Extracted material ▸
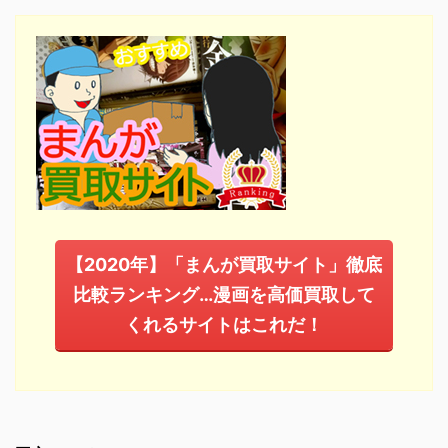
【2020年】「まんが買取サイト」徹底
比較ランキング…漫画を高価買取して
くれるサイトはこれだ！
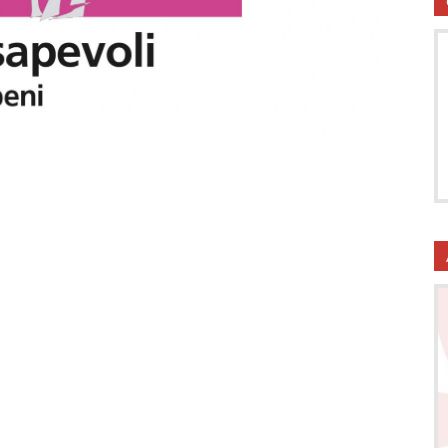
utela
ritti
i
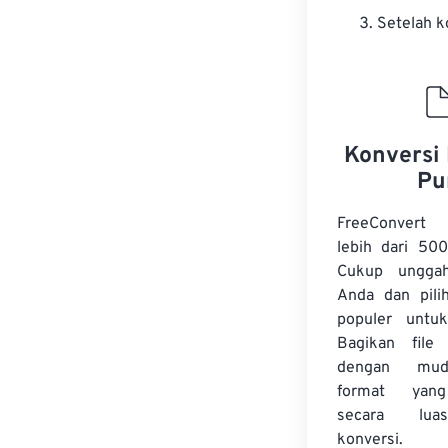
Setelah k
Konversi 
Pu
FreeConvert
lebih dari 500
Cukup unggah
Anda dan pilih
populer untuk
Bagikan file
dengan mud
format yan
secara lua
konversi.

Your objective ▸
Now transcribe all the entries above exactly, so that no picture is carried over.

Response area ▸
【2020年】「まんが買取サイト」徹底
比較ランキング…漫画を高価買取して
くれるサイトはこれだ！
utela
ritti
i
Setelah k
Konversi 
Pu
FreeConvert
lebih dari 500
Cukup unggah
Anda dan pilih
populer untuk
Bagikan file
dengan mud
format yan
secara lua
konversi.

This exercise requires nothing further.